__Work item__: Which lines in the records below mention the word "Werkzeuge"? Copy each one out.

__Listed records__:

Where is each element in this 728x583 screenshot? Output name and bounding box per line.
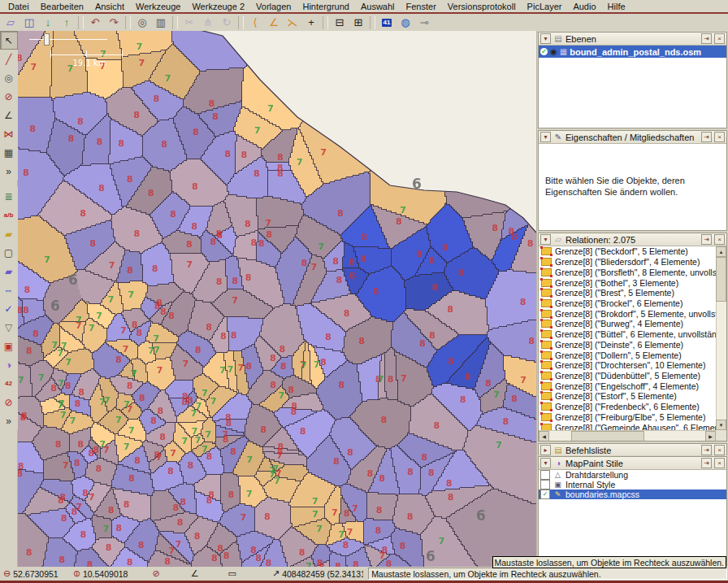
relation-row[interactable]: Grenze[8] ("Deinste", 6 Elemente): [539, 339, 716, 350]
relation-row[interactable]: Grenze[8] ("Burweg", 4 Elemente): [539, 319, 716, 329]
filter-panel-toggle[interactable]: ▽: [0, 318, 18, 337]
open-file-icon[interactable]: ▱: [2, 14, 20, 31]
map-view[interactable]: [18, 31, 536, 567]
scroll-down-icon[interactable]: ▼: [716, 420, 726, 430]
delete-tool[interactable]: ⊘: [0, 87, 18, 106]
menu-werkzeuge[interactable]: Werkzeuge: [130, 1, 186, 12]
draw-node-tool[interactable]: ╱: [0, 50, 18, 68]
menu-datei[interactable]: Datei: [2, 1, 35, 12]
extrude-tool[interactable]: ▦: [0, 143, 18, 162]
update-data-icon[interactable]: ↻: [218, 14, 236, 31]
save-icon[interactable]: ◫: [20, 14, 38, 31]
relation-row[interactable]: Grenze[8] ("Borsfleth", 8 Elemente, unvo…: [539, 267, 716, 277]
style-row[interactable]: ✓✎boundaries.mapcss: [539, 489, 726, 499]
relation-row[interactable]: Grenze[8] ("Drochtersen", 10 Elemente): [539, 360, 716, 371]
validator-panel-toggle[interactable]: ✓: [0, 299, 18, 318]
close-icon[interactable]: ×: [714, 458, 725, 468]
zoom-to-data-icon[interactable]: ◎: [133, 14, 151, 31]
collapse-icon[interactable]: ▾: [540, 458, 551, 468]
dock-icon[interactable]: ⇥: [701, 33, 712, 44]
undo-icon[interactable]: ↶: [86, 14, 104, 31]
horizontal-scroll-thumb[interactable]: [571, 431, 644, 441]
download-data-icon[interactable]: ↓: [39, 14, 57, 31]
relation-row[interactable]: Grenze[8] ("Fredenbeck", 6 Elemente): [539, 402, 716, 412]
relations-panel-toggle[interactable]: ▰: [0, 224, 18, 243]
menu-audio[interactable]: Audio: [567, 1, 601, 12]
dock-icon[interactable]: ⇥: [701, 234, 712, 245]
menu-versionsprotokoll[interactable]: Versionsprotokoll: [442, 1, 522, 12]
imagery-badge-icon[interactable]: 41: [378, 14, 396, 31]
style-checkbox[interactable]: [540, 480, 550, 489]
tags-panel-toggle[interactable]: a/b: [0, 206, 18, 224]
menu-fenster[interactable]: Fenster: [401, 1, 442, 12]
vertical-scroll-thumb[interactable]: [716, 257, 726, 302]
relation-row[interactable]: Grenze[8] ("Beckdorf", 5 Elemente): [539, 246, 716, 257]
collapse-icon[interactable]: ▾: [540, 234, 551, 245]
select-tool[interactable]: ↖: [0, 31, 18, 50]
layer-active-icon[interactable]: ✔: [540, 48, 548, 55]
relation-row[interactable]: Grenze[8] ("Gemeinde Ahausen", 6 Element…: [539, 422, 716, 430]
scroll-left-icon[interactable]: ◀: [539, 431, 549, 441]
zoom-tool[interactable]: ◎: [0, 68, 18, 87]
menu-werkzeuge-2[interactable]: Werkzeuge 2: [186, 1, 250, 12]
relation-row[interactable]: Grenze[8] ("Düdenbüttel", 5 Elemente): [539, 371, 716, 381]
map-canvas[interactable]: [18, 31, 536, 567]
collapse-icon[interactable]: ▾: [540, 132, 551, 142]
close-icon[interactable]: ×: [714, 445, 725, 455]
close-icon[interactable]: ×: [714, 234, 725, 245]
minmax-panel-toggle[interactable]: ⇔: [0, 281, 18, 299]
menu-hintergrund[interactable]: Hintergrund: [297, 1, 354, 12]
relation-row[interactable]: Grenze[8] ("Estorf", 5 Elemente): [539, 391, 716, 402]
more-panels[interactable]: »: [0, 411, 18, 430]
conflicts-panel-toggle[interactable]: ▣: [0, 337, 18, 355]
style-row[interactable]: △Drahtdarstellung: [539, 470, 726, 480]
menu-hilfe[interactable]: Hilfe: [602, 1, 631, 12]
relation-row[interactable]: Grenze[8] ("Engelschoff", 4 Elemente): [539, 381, 716, 391]
car-routing-icon[interactable]: ⊟: [331, 14, 349, 31]
angle-split-icon[interactable]: ⋋: [284, 14, 301, 31]
improve-way-tool[interactable]: ⋈: [0, 124, 18, 143]
relation-row[interactable]: Grenze[8] ("Bothel", 3 Elemente): [539, 277, 716, 288]
relation-row[interactable]: Grenze[8] ("Brest", 5 Elemente): [539, 288, 716, 298]
redo-icon[interactable]: ↷: [105, 14, 123, 31]
menu-piclayer[interactable]: PicLayer: [522, 1, 568, 12]
changeset-panel-toggle[interactable]: 42: [0, 374, 18, 393]
angle-snap-icon[interactable]: ⟨: [246, 14, 264, 31]
menu-bearbeiten[interactable]: Bearbeiten: [35, 1, 89, 12]
more-tools[interactable]: »: [0, 162, 18, 181]
relation-row[interactable]: Grenze[8] ("Bliedersdorf", 4 Elemente): [539, 257, 716, 268]
relation-row[interactable]: Grenze[8] ("Freiburg/Elbe", 5 Elemente): [539, 412, 716, 423]
layer-visible-icon[interactable]: ◉: [550, 48, 557, 56]
upload-data-icon[interactable]: ↑: [58, 14, 76, 31]
relation-row[interactable]: Grenze[8] ("Büttel", 6 Elemente, unvolls…: [539, 329, 716, 340]
vertical-scrollbar[interactable]: ▲ ▼: [716, 246, 726, 430]
remote-control-icon[interactable]: ⊸: [415, 14, 433, 31]
combine-way-icon[interactable]: ⋔: [199, 14, 217, 31]
relation-row[interactable]: Grenze[8] ("Dollern", 5 Elemente): [539, 350, 716, 360]
mappaint-panel-toggle[interactable]: ◑: [0, 355, 18, 374]
angle-measure-icon[interactable]: ∠: [265, 14, 283, 31]
menu-vorlagen[interactable]: Vorlagen: [250, 1, 297, 12]
relation-row[interactable]: Grenze[8] ("Brokdorf", 5 Elemente, unvol…: [539, 308, 716, 319]
history-panel-toggle[interactable]: ⊘: [0, 393, 18, 411]
dock-icon[interactable]: ⇥: [701, 445, 712, 455]
measure-angle-tool[interactable]: ∠: [0, 106, 18, 124]
close-icon[interactable]: ×: [714, 33, 725, 44]
scroll-up-icon[interactable]: ▲: [716, 246, 726, 257]
style-checkbox[interactable]: [540, 470, 550, 480]
collapse-icon[interactable]: ▾: [540, 33, 551, 44]
style-row[interactable]: ▣Internal Style: [539, 480, 726, 489]
pan-hand-icon[interactable]: +: [302, 14, 320, 31]
scroll-right-icon[interactable]: ▶: [705, 431, 716, 441]
preferences-icon[interactable]: ▥: [152, 14, 170, 31]
relation-row[interactable]: Grenze[8] ("Brockel", 6 Elemente): [539, 298, 716, 309]
dock-icon[interactable]: ⇥: [701, 132, 712, 142]
menu-ansicht[interactable]: Ansicht: [89, 1, 130, 12]
horizontal-scrollbar[interactable]: ◀ ▶: [539, 430, 716, 441]
layer-row[interactable]: ✔ ◉ ▦ bound_admin_postal_nds.osm: [539, 46, 726, 58]
dock-icon[interactable]: ⇥: [701, 458, 712, 468]
selection-panel-toggle[interactable]: ▢: [0, 243, 18, 262]
style-checkbox[interactable]: ✓: [540, 489, 550, 499]
close-icon[interactable]: ×: [714, 132, 725, 142]
public-transport-icon[interactable]: ⊞: [349, 14, 367, 31]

__Exercise output__:
menu-werkzeuge[interactable]: Werkzeuge: [130, 1, 186, 12]
menu-werkzeuge-2[interactable]: Werkzeuge 2: [186, 1, 250, 12]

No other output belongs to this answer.